You can disassemble binaries via assembly (processor) code to resemble behavior similar to original source code and the behavior is "emulated" on separate hardware.
That doesn't make sense. Disassembly and emulation are two completely different things.
I can open up a debugger, disassemble some code running on my pc and change it. I don't have the source code, it doesn't turn it into an emulator.
When Windows 7 was hacked to run on older hardware than Microsoft supported, they didn't have the source code. It wasn't an emulator. They disassembled and patched it.
This is what the definition of HLE and LLE are, keyword being emulation:
HLE refers to an emulation technique where programmable logic is used, which you ignore and instead rewrite your own implementation. I'm suggesting SwitchOS running natively on Shield, rather than using any form of emulation. Emulation techniques are irrelevant.
Also, emulation causes "overhead" in the I/O processing steam, meaning: in most cases the processor or hardware has to be more advanced, even if slightly, to run the instructions at full speed.
Correct, which is why you would port switchos to shield rather than emulating it.
What you are mistaking is baremetal performance as opposed to emulation running on top of an existing OS / kernel.
What you are mistaking is that the architecture of the two is pretty much identical, so you don't need an emulator.
Now before you say it doesn't need to be emulated, and I'm fairly sure that is what is coming next, I'm just going to stop you right there. You are then insinuating, by proxy of that notion, that you either have existing source code, or you can somehow reverse engineer the code, write your own switch OS and bootloader from the ground up, target compilation to the Nvidia Shield hardware specifications, and get it to run full speed BAREMETAL on hardware. To which I say, you would have just accomplished what has seemingly never have been done for a modern console and built your own game system.
WOW, you're going to run with this crap? Yes of course it doesn't need to be emulated. I'd love to find out what behaviour you think is different between the Tegra X1 in the Shield and the identical Tegra X1 in the Switch?
I am not going to rewrite the switch os, because the switch os will happily run on a shield. Because it uses the same chip. If I had the source code and compiled it for the Shield, it would be the same.

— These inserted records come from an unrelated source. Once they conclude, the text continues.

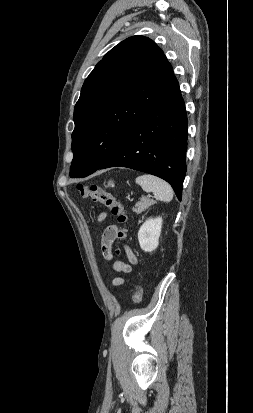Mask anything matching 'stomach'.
Instances as JSON below:
<instances>
[{
    "label": "stomach",
    "instance_id": "1",
    "mask_svg": "<svg viewBox=\"0 0 253 413\" xmlns=\"http://www.w3.org/2000/svg\"><path fill=\"white\" fill-rule=\"evenodd\" d=\"M112 186H114V182L112 180H110L107 184V187H112Z\"/></svg>",
    "mask_w": 253,
    "mask_h": 413
}]
</instances>
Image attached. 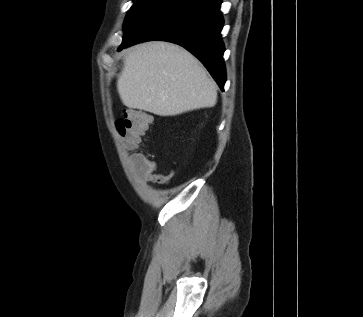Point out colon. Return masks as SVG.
I'll return each instance as SVG.
<instances>
[{"mask_svg":"<svg viewBox=\"0 0 363 317\" xmlns=\"http://www.w3.org/2000/svg\"><path fill=\"white\" fill-rule=\"evenodd\" d=\"M151 123L152 117L146 112L135 109L124 111L123 116L116 121V129L127 150H134L138 147ZM140 155V153H135L132 156L133 163L140 161Z\"/></svg>","mask_w":363,"mask_h":317,"instance_id":"obj_1","label":"colon"}]
</instances>
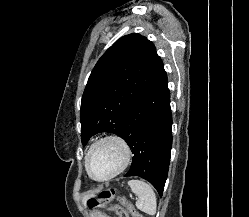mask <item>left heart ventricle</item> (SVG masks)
Returning <instances> with one entry per match:
<instances>
[{
  "instance_id": "left-heart-ventricle-1",
  "label": "left heart ventricle",
  "mask_w": 249,
  "mask_h": 217,
  "mask_svg": "<svg viewBox=\"0 0 249 217\" xmlns=\"http://www.w3.org/2000/svg\"><path fill=\"white\" fill-rule=\"evenodd\" d=\"M122 161V150L114 143L99 145L92 153L89 166L93 176L101 178L113 172Z\"/></svg>"
}]
</instances>
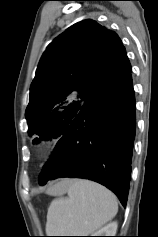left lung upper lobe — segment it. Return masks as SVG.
Instances as JSON below:
<instances>
[{
	"label": "left lung upper lobe",
	"instance_id": "obj_1",
	"mask_svg": "<svg viewBox=\"0 0 158 237\" xmlns=\"http://www.w3.org/2000/svg\"><path fill=\"white\" fill-rule=\"evenodd\" d=\"M131 72L118 35L87 19L46 48L30 88L26 119L33 143L61 138L97 93Z\"/></svg>",
	"mask_w": 158,
	"mask_h": 237
}]
</instances>
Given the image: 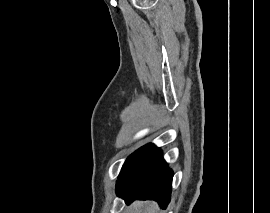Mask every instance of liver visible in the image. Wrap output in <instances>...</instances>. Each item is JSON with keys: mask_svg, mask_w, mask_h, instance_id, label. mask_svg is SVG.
Returning a JSON list of instances; mask_svg holds the SVG:
<instances>
[{"mask_svg": "<svg viewBox=\"0 0 270 213\" xmlns=\"http://www.w3.org/2000/svg\"><path fill=\"white\" fill-rule=\"evenodd\" d=\"M133 208L136 211H140L142 208H145L144 213H158V206L155 202H148V203H143V202H135L133 204ZM136 213H141V212H136Z\"/></svg>", "mask_w": 270, "mask_h": 213, "instance_id": "obj_1", "label": "liver"}]
</instances>
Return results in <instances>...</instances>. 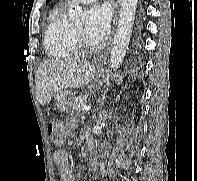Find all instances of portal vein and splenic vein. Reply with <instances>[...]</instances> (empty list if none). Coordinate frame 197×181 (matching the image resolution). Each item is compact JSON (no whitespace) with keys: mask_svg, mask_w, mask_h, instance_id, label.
<instances>
[{"mask_svg":"<svg viewBox=\"0 0 197 181\" xmlns=\"http://www.w3.org/2000/svg\"><path fill=\"white\" fill-rule=\"evenodd\" d=\"M90 108L91 107L89 105H84L83 108H82V111L83 112H88L90 110Z\"/></svg>","mask_w":197,"mask_h":181,"instance_id":"1","label":"portal vein and splenic vein"}]
</instances>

And yes, similar things have been done before. The gamecube OS has been run on the Wii (in Wii mode), it's called nintendont. The source code wasn't available for the gamecube OS. The games run full speed, with none of the overhead that you seem to think would be required in doing so. If anything the switch & shield are MORE similar, than the gamecube and Wii (in Wii Mode).
You are claiming that something has seemingly never been done, when that is provably false.

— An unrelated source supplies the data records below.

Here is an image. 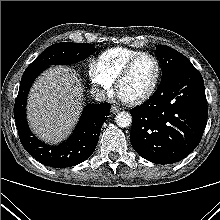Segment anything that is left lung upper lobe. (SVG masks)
<instances>
[{"instance_id": "5c2ea615", "label": "left lung upper lobe", "mask_w": 220, "mask_h": 220, "mask_svg": "<svg viewBox=\"0 0 220 220\" xmlns=\"http://www.w3.org/2000/svg\"><path fill=\"white\" fill-rule=\"evenodd\" d=\"M156 55L160 59L162 78L175 69L192 65L183 54L165 45L156 46Z\"/></svg>"}]
</instances>
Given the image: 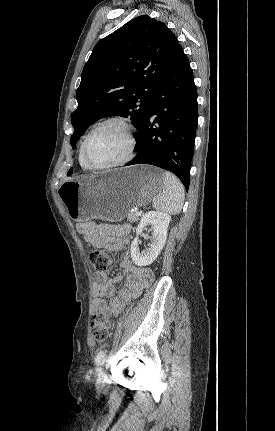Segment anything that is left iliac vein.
Wrapping results in <instances>:
<instances>
[{"label": "left iliac vein", "instance_id": "1", "mask_svg": "<svg viewBox=\"0 0 275 431\" xmlns=\"http://www.w3.org/2000/svg\"><path fill=\"white\" fill-rule=\"evenodd\" d=\"M98 381H99L100 383H104V381H105V376H104V372H103V371H101V372H99V373H98Z\"/></svg>", "mask_w": 275, "mask_h": 431}]
</instances>
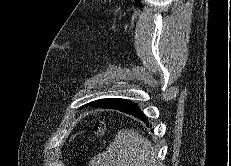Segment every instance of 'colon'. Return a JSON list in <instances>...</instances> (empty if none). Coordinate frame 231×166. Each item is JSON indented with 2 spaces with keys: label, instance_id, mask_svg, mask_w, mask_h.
Returning a JSON list of instances; mask_svg holds the SVG:
<instances>
[{
  "label": "colon",
  "instance_id": "obj_1",
  "mask_svg": "<svg viewBox=\"0 0 231 166\" xmlns=\"http://www.w3.org/2000/svg\"><path fill=\"white\" fill-rule=\"evenodd\" d=\"M95 131H96V134H97V135H102V134L104 133V131H105L104 125L98 124V125L96 126Z\"/></svg>",
  "mask_w": 231,
  "mask_h": 166
}]
</instances>
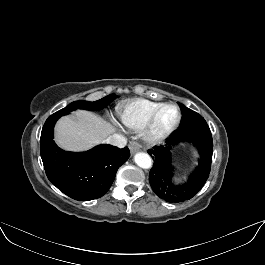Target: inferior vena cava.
<instances>
[{"instance_id": "602c4592", "label": "inferior vena cava", "mask_w": 265, "mask_h": 265, "mask_svg": "<svg viewBox=\"0 0 265 265\" xmlns=\"http://www.w3.org/2000/svg\"><path fill=\"white\" fill-rule=\"evenodd\" d=\"M106 144H110L113 146H117L119 148H123L126 146L127 140L125 137L119 135V134H112L108 138L104 140Z\"/></svg>"}]
</instances>
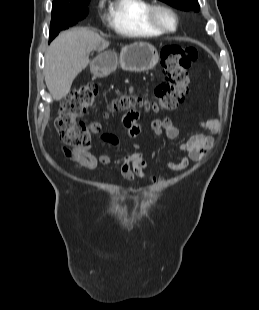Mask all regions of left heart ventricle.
<instances>
[{
	"label": "left heart ventricle",
	"mask_w": 259,
	"mask_h": 310,
	"mask_svg": "<svg viewBox=\"0 0 259 310\" xmlns=\"http://www.w3.org/2000/svg\"><path fill=\"white\" fill-rule=\"evenodd\" d=\"M159 19L165 26L167 27L173 26V20L170 15L162 12L159 14Z\"/></svg>",
	"instance_id": "obj_1"
}]
</instances>
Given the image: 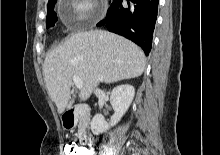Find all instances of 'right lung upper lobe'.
<instances>
[{"mask_svg": "<svg viewBox=\"0 0 220 155\" xmlns=\"http://www.w3.org/2000/svg\"><path fill=\"white\" fill-rule=\"evenodd\" d=\"M54 0H49V2L48 3H51V2H53Z\"/></svg>", "mask_w": 220, "mask_h": 155, "instance_id": "obj_1", "label": "right lung upper lobe"}]
</instances>
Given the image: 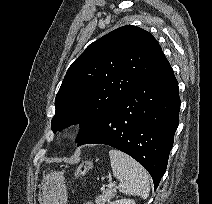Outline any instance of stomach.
<instances>
[{"instance_id": "0dacf381", "label": "stomach", "mask_w": 212, "mask_h": 204, "mask_svg": "<svg viewBox=\"0 0 212 204\" xmlns=\"http://www.w3.org/2000/svg\"><path fill=\"white\" fill-rule=\"evenodd\" d=\"M67 189L60 172L47 174L40 185L39 204H66Z\"/></svg>"}]
</instances>
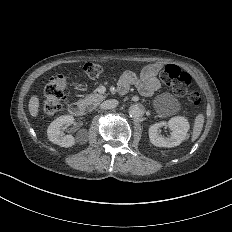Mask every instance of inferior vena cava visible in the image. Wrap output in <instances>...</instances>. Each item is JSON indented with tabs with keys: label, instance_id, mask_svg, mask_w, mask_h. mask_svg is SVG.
I'll use <instances>...</instances> for the list:
<instances>
[{
	"label": "inferior vena cava",
	"instance_id": "602c4592",
	"mask_svg": "<svg viewBox=\"0 0 232 232\" xmlns=\"http://www.w3.org/2000/svg\"><path fill=\"white\" fill-rule=\"evenodd\" d=\"M118 101L116 99H108L101 104L102 109H112L117 107Z\"/></svg>",
	"mask_w": 232,
	"mask_h": 232
}]
</instances>
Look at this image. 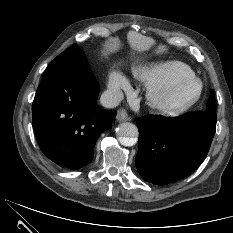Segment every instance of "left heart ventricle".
<instances>
[{"instance_id": "b2bd125f", "label": "left heart ventricle", "mask_w": 233, "mask_h": 233, "mask_svg": "<svg viewBox=\"0 0 233 233\" xmlns=\"http://www.w3.org/2000/svg\"><path fill=\"white\" fill-rule=\"evenodd\" d=\"M197 91V85L194 83H187L180 86L174 93L168 96V98L172 101H184L192 96Z\"/></svg>"}]
</instances>
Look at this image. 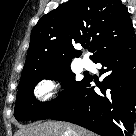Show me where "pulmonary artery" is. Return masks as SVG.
<instances>
[{
	"label": "pulmonary artery",
	"mask_w": 136,
	"mask_h": 136,
	"mask_svg": "<svg viewBox=\"0 0 136 136\" xmlns=\"http://www.w3.org/2000/svg\"><path fill=\"white\" fill-rule=\"evenodd\" d=\"M82 66L85 67V68H90L92 66V62L89 58H83L82 61Z\"/></svg>",
	"instance_id": "pulmonary-artery-1"
}]
</instances>
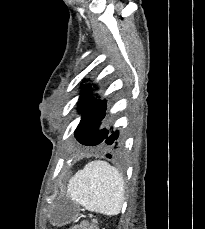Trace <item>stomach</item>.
Wrapping results in <instances>:
<instances>
[{"instance_id":"obj_1","label":"stomach","mask_w":205,"mask_h":229,"mask_svg":"<svg viewBox=\"0 0 205 229\" xmlns=\"http://www.w3.org/2000/svg\"><path fill=\"white\" fill-rule=\"evenodd\" d=\"M74 217L72 206L66 204H58L54 207L50 214V221L53 225L63 226L69 223Z\"/></svg>"}]
</instances>
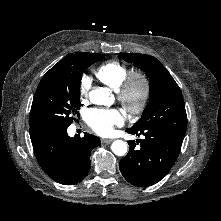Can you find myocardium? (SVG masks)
<instances>
[{
	"label": "myocardium",
	"instance_id": "myocardium-1",
	"mask_svg": "<svg viewBox=\"0 0 221 221\" xmlns=\"http://www.w3.org/2000/svg\"><path fill=\"white\" fill-rule=\"evenodd\" d=\"M116 93L125 111L129 115H138L146 108L150 99V79L142 71L130 72Z\"/></svg>",
	"mask_w": 221,
	"mask_h": 221
}]
</instances>
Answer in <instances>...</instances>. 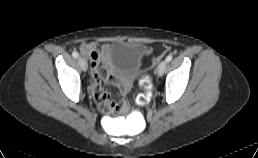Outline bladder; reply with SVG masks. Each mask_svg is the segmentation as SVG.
Returning a JSON list of instances; mask_svg holds the SVG:
<instances>
[{
  "mask_svg": "<svg viewBox=\"0 0 258 158\" xmlns=\"http://www.w3.org/2000/svg\"><path fill=\"white\" fill-rule=\"evenodd\" d=\"M146 54L147 46L141 42L117 41L110 46L108 59L121 69L125 80L132 82L140 75Z\"/></svg>",
  "mask_w": 258,
  "mask_h": 158,
  "instance_id": "1",
  "label": "bladder"
}]
</instances>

In short, "It wouldn't take much to get it running" is not an accurate statement.
In short, nothing in your post is accurate.
Your obsession with the requirement for source code is bizarre, it's just a representation of software to make it useful for humans. The computer itself runs a binary, if you're clever enough then you can just change that instead.
Dump all the code from the switch, patch it for minor memory and storage differences, run it, profit.